_Problem to solve_
With pictures left out, output exactly the lines of the listing below from the line that has "Full Potential" to the line that has "August 7, 2026", both lines kept.

[Opening Source data section]

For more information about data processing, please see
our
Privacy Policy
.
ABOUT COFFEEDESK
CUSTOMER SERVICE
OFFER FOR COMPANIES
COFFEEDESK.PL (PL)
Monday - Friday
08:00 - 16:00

[Closing Source data section]
[Opening Source data section]

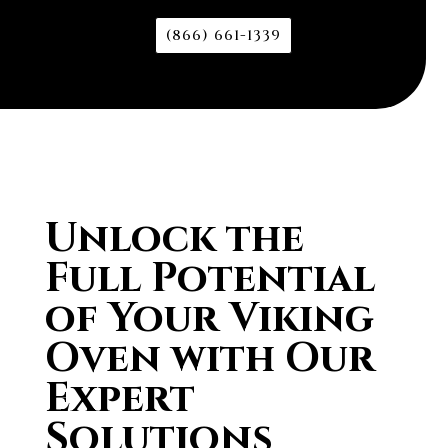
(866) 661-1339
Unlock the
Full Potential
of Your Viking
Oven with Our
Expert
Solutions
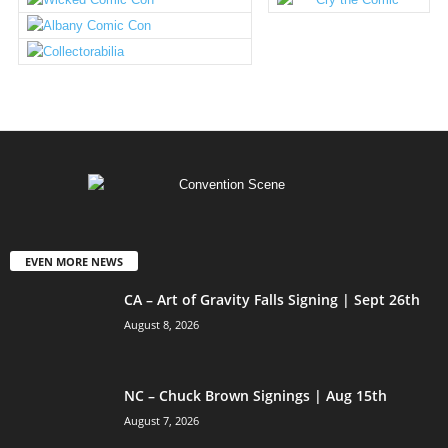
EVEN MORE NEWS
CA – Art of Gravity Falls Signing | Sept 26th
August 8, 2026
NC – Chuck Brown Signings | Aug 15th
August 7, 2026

[Closing Source data section]

_Answer for this exercise_
Full Potential
of Your Viking
Oven with Our
Expert
Solutions
EVEN MORE NEWS
CA – Art of Gravity Falls Signing | Sept 26th
August 8, 2026
NC – Chuck Brown Signings | Aug 15th
August 7, 2026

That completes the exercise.